*** Opening Data supplied ***

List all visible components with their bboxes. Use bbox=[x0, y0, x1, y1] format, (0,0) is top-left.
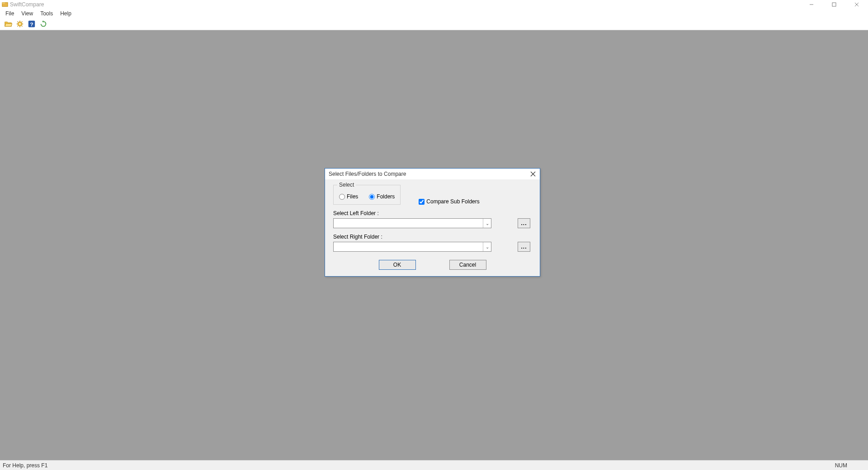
settings-icon[interactable] bbox=[14, 19, 25, 29]
radio-folders[interactable]: Folders bbox=[369, 193, 395, 200]
status-help-hint: For Help, press F1 bbox=[3, 462, 47, 469]
dialog-title: Select Files/Folders to Compare bbox=[329, 171, 406, 177]
cancel-button[interactable]: Cancel bbox=[449, 260, 486, 270]
compare-sub-input[interactable] bbox=[419, 199, 425, 205]
refresh-icon[interactable] bbox=[38, 19, 49, 29]
toolbar: ? bbox=[0, 18, 868, 30]
title-bar: SwiftCompare bbox=[0, 0, 868, 9]
left-folder-combo[interactable]: ⌄ bbox=[333, 218, 491, 228]
radio-folders-input[interactable] bbox=[369, 194, 375, 200]
ok-button[interactable]: OK bbox=[379, 260, 416, 270]
menu-bar: File View Tools Help bbox=[0, 9, 868, 18]
help-icon[interactable]: ? bbox=[26, 19, 37, 29]
svg-point-7 bbox=[19, 23, 21, 25]
left-folder-input[interactable] bbox=[334, 219, 483, 228]
svg-text:?: ? bbox=[30, 21, 33, 27]
dialog-close-button[interactable] bbox=[526, 169, 540, 179]
right-folder-label: Select Right Folder : bbox=[333, 234, 532, 240]
app-icon bbox=[2, 1, 8, 8]
right-folder-input[interactable] bbox=[334, 242, 483, 251]
compare-sub-checkbox[interactable]: Compare Sub Folders bbox=[419, 198, 479, 205]
minimize-button[interactable] bbox=[800, 0, 823, 9]
svg-rect-1 bbox=[2, 3, 5, 4]
menu-view[interactable]: View bbox=[18, 9, 37, 18]
select-dialog: Select Files/Folders to Compare Select F… bbox=[325, 168, 540, 277]
chevron-down-icon[interactable]: ⌄ bbox=[483, 242, 491, 251]
status-bar: For Help, press F1 NUM bbox=[0, 460, 868, 470]
maximize-button[interactable] bbox=[823, 0, 845, 9]
select-group-label: Select bbox=[337, 182, 356, 188]
dialog-title-bar: Select Files/Folders to Compare bbox=[325, 169, 540, 179]
browse-left-button[interactable]: ... bbox=[518, 218, 530, 228]
browse-right-button[interactable]: ... bbox=[518, 242, 530, 252]
window-controls bbox=[800, 0, 868, 9]
left-folder-label: Select Left Folder : bbox=[333, 210, 532, 216]
menu-help[interactable]: Help bbox=[57, 9, 75, 18]
close-button[interactable] bbox=[845, 0, 868, 9]
radio-files-input[interactable] bbox=[339, 194, 345, 200]
open-folder-icon[interactable] bbox=[3, 19, 14, 29]
chevron-down-icon[interactable]: ⌄ bbox=[483, 219, 491, 228]
select-groupbox: Select Files Folders bbox=[333, 185, 401, 205]
app-title: SwiftCompare bbox=[10, 1, 44, 8]
right-folder-combo[interactable]: ⌄ bbox=[333, 242, 491, 252]
menu-tools[interactable]: Tools bbox=[37, 9, 57, 18]
menu-file[interactable]: File bbox=[2, 9, 18, 18]
status-num: NUM bbox=[835, 462, 847, 469]
svg-rect-3 bbox=[832, 3, 836, 6]
radio-files[interactable]: Files bbox=[339, 193, 358, 200]
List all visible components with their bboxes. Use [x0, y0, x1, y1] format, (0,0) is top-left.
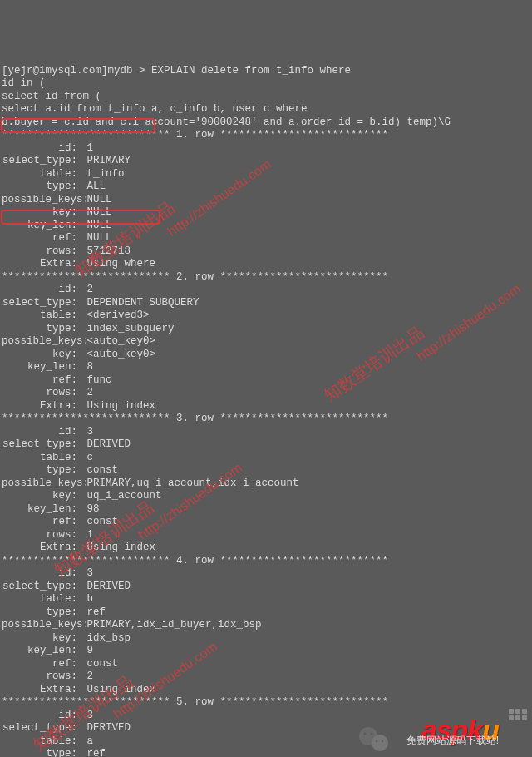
field-key-id: id:	[2, 284, 81, 297]
field-val-ref: const	[87, 516, 119, 527]
field-val-key: idx_bsp	[87, 632, 131, 644]
field-val-type: ALL	[87, 181, 106, 192]
field-key-table: table:	[2, 309, 81, 323]
field-key-select_type: select_type:	[2, 297, 81, 310]
sql-line: select a.id from t_info a, o_info b, use…	[2, 103, 308, 115]
field-key-rows: rows:	[2, 387, 81, 400]
footer-logo: aspku	[407, 710, 499, 736]
field-key-type: type:	[2, 606, 81, 620]
field-val-Extra: Using index	[87, 684, 156, 695]
field-val-type: index_subquery	[87, 323, 175, 334]
svg-point-4	[376, 740, 378, 742]
field-val-key: <auto_key0>	[87, 349, 156, 360]
field-val-key_len: 98	[87, 503, 100, 515]
field-key-table: table:	[2, 593, 81, 606]
field-val-id: 3	[87, 567, 94, 579]
sql-line: select id from (	[2, 91, 101, 102]
field-key-table: table:	[2, 452, 81, 465]
field-key-id: id:	[2, 710, 81, 723]
field-val-ref: NULL	[87, 232, 112, 244]
field-key-select_type: select_type:	[2, 722, 81, 735]
field-key-rows: rows:	[2, 529, 81, 542]
field-val-rows: 2	[87, 387, 94, 398]
field-key-possible_keys: possible_keys:	[2, 619, 81, 632]
field-key-key: key:	[2, 206, 81, 220]
field-val-key_len: 9	[87, 645, 94, 656]
field-val-id: 2	[87, 284, 94, 295]
field-key-table: table:	[2, 168, 81, 181]
field-val-ref: func	[87, 374, 112, 386]
field-key-type: type:	[2, 464, 81, 477]
field-val-Extra: Using index	[87, 400, 156, 412]
field-key-id: id:	[2, 142, 81, 156]
field-val-rows: 1	[87, 529, 94, 541]
field-key-ref: ref:	[2, 658, 81, 671]
row-separator: *************************** 3. row *****…	[2, 413, 388, 424]
field-key-possible_keys: possible_keys:	[2, 477, 81, 491]
field-val-id: 3	[87, 426, 94, 438]
field-val-table: t_info	[87, 168, 125, 180]
field-val-Extra: Using where	[87, 258, 156, 270]
field-key-type: type:	[2, 181, 81, 194]
svg-point-2	[364, 732, 367, 735]
field-val-select_type: PRIMARY	[87, 155, 131, 166]
field-key-id: id:	[2, 567, 81, 581]
field-key-possible_keys: possible_keys:	[2, 335, 81, 349]
field-val-select_type: DEPENDENT SUBQUERY	[87, 297, 200, 309]
footer-text: 免费网站源码下载站!	[406, 735, 499, 748]
field-val-possible_keys: <auto_key0>	[87, 335, 156, 347]
field-val-type: ref	[87, 606, 106, 618]
field-key-type: type:	[2, 748, 81, 757]
field-key-Extra: Extra:	[2, 258, 81, 271]
field-val-Extra: Using index	[87, 542, 156, 553]
svg-point-1	[372, 735, 388, 751]
field-key-key: key:	[2, 490, 81, 503]
field-key-rows: rows:	[2, 670, 81, 684]
field-key-select_type: select_type:	[2, 155, 81, 168]
field-val-rows: 2	[87, 670, 94, 682]
field-key-select_type: select_type:	[2, 581, 81, 594]
field-key-Extra: Extra:	[2, 400, 81, 413]
field-val-ref: const	[87, 658, 119, 670]
sql-line: b.buyer = c.id and c.i_account='90000248…	[2, 116, 451, 128]
field-val-table: a	[87, 735, 94, 747]
field-val-type: ref	[87, 748, 106, 757]
field-val-key_len: NULL	[87, 220, 112, 231]
field-key-key_len: key_len:	[2, 503, 81, 517]
field-val-key_len: 8	[87, 361, 94, 373]
field-key-key_len: key_len:	[2, 361, 81, 374]
field-key-Extra: Extra:	[2, 542, 81, 555]
field-val-table: b	[87, 593, 94, 605]
field-key-ref: ref:	[2, 516, 81, 529]
field-key-id: id:	[2, 426, 81, 439]
field-val-select_type: DERIVED	[87, 722, 131, 734]
terminal-output: [yejr@imysql.com]mydb > EXPLAIN delete f…	[0, 52, 532, 757]
field-key-key_len: key_len:	[2, 645, 81, 658]
field-val-select_type: DERIVED	[87, 438, 131, 450]
row-separator: *************************** 4. row *****…	[2, 555, 388, 567]
field-key-Extra: Extra:	[2, 684, 81, 697]
grid-icon	[509, 709, 529, 725]
field-val-type: const	[87, 464, 119, 476]
field-val-table: <derived3>	[87, 309, 150, 321]
field-key-key: key:	[2, 632, 81, 646]
field-key-select_type: select_type:	[2, 438, 81, 452]
field-val-table: c	[87, 452, 94, 463]
field-key-type: type:	[2, 323, 81, 336]
sql-line: id in (	[2, 77, 46, 89]
field-key-rows: rows:	[2, 245, 81, 259]
field-key-ref: ref:	[2, 374, 81, 388]
field-val-id: 3	[87, 710, 94, 721]
field-key-ref: ref:	[2, 232, 81, 245]
field-val-possible_keys: NULL	[87, 194, 112, 205]
sql-prompt: [yejr@imysql.com]mydb > EXPLAIN delete f…	[2, 65, 351, 77]
field-val-possible_keys: PRIMARY,idx_id_buyer,idx_bsp	[87, 619, 262, 631]
row-separator: *************************** 1. row *****…	[2, 129, 388, 141]
field-val-key: NULL	[87, 206, 112, 218]
field-val-rows: 5712718	[87, 245, 131, 257]
field-key-table: table:	[2, 735, 81, 749]
svg-point-5	[382, 740, 384, 742]
row-separator: *************************** 5. row *****…	[2, 696, 388, 708]
field-val-id: 1	[87, 142, 94, 154]
field-key-key_len: key_len:	[2, 220, 81, 233]
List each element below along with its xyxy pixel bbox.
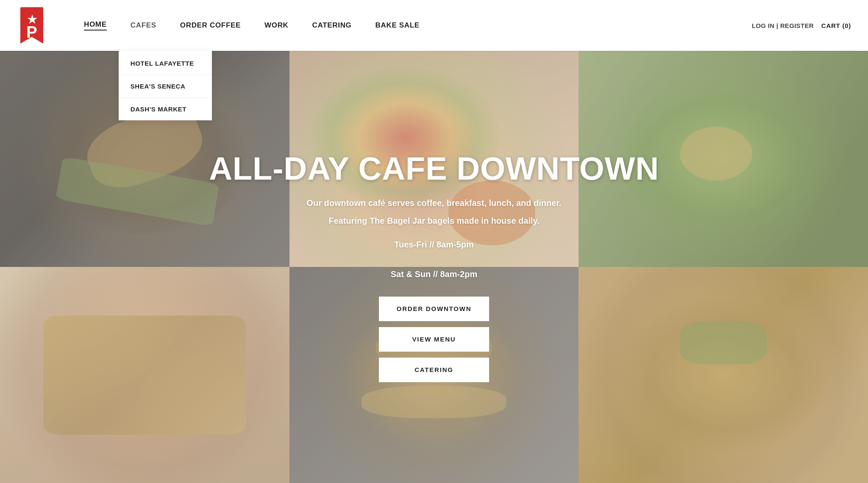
nav-item-order-coffee[interactable]: ORDER COFFEE	[168, 0, 253, 51]
nav-label-order-coffee: ORDER COFFEE	[180, 21, 241, 30]
auth-links[interactable]: LOG IN | REGISTER	[752, 22, 814, 29]
nav-label-bake-sale: BAKE SALE	[376, 21, 420, 30]
view-menu-button[interactable]: VIEW MENU	[379, 327, 489, 352]
nav-item-catering[interactable]: CATERING	[300, 0, 364, 51]
nav-label-cafes: CAFES	[131, 21, 156, 30]
dropdown-item-sheas-seneca[interactable]: SHEA'S SENECA	[119, 75, 212, 98]
order-downtown-button[interactable]: ORDER DOWNTOWN	[379, 297, 489, 321]
hero-buttons: ORDER DOWNTOWN VIEW MENU CATERING	[379, 297, 489, 382]
nav-item-work[interactable]: WORK	[253, 0, 300, 51]
logo[interactable]: ★ P	[17, 6, 47, 44]
nav-label-work: WORK	[264, 21, 289, 30]
main-nav: HOME CAFES HOTEL LAFAYETTE SHEA'S SENECA…	[72, 0, 752, 51]
catering-button[interactable]: CATERING	[379, 358, 489, 382]
hero-subtitle-2: Featuring The Bagel Jar bagels made in h…	[328, 214, 540, 228]
nav-item-home[interactable]: HOME	[72, 0, 119, 51]
dropdown-item-dashs-market[interactable]: DASH'S MARKET	[119, 98, 212, 120]
nav-label-home: HOME	[84, 20, 107, 31]
hero-title: ALL-DAY CAFE DOWNTOWN	[209, 152, 659, 186]
dropdown-item-hotel-lafayette[interactable]: HOTEL LAFAYETTE	[119, 52, 212, 75]
nav-item-cafes[interactable]: CAFES HOTEL LAFAYETTE SHEA'S SENECA DASH…	[119, 0, 168, 51]
header-right: LOG IN | REGISTER CART (0)	[752, 22, 851, 29]
cart-button[interactable]: CART (0)	[821, 22, 851, 29]
cafes-dropdown: HOTEL LAFAYETTE SHEA'S SENECA DASH'S MAR…	[119, 51, 212, 120]
nav-item-bake-sale[interactable]: BAKE SALE	[364, 0, 431, 51]
nav-label-catering: CATERING	[312, 21, 352, 30]
hero-hours-2: Sat & Sun // 8am-2pm	[391, 267, 478, 281]
hero-subtitle-1: Our downtown café serves coffee, breakfa…	[306, 196, 561, 210]
header: ★ P HOME CAFES HOTEL LAFAYETTE SHEA'S SE…	[0, 0, 868, 51]
hero-hours-1: Tues-Fri // 8am-5pm	[394, 237, 473, 252]
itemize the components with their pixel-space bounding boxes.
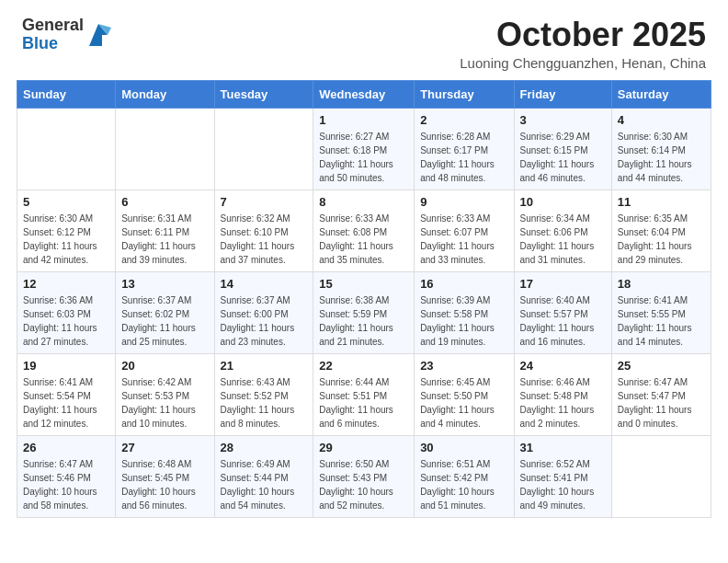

*** Closing Data supplied ***

Task to carry out:
Whenever a line in the records above contains the string "bboxes", copy that line.

Solution below:
List all visible components with their bboxes. Use bbox=[x0, y0, x1, y1] format, (0,0) is top-left.
List all visible components with their bboxes. Use [x0, y0, x1, y1] format, (0,0) is top-left.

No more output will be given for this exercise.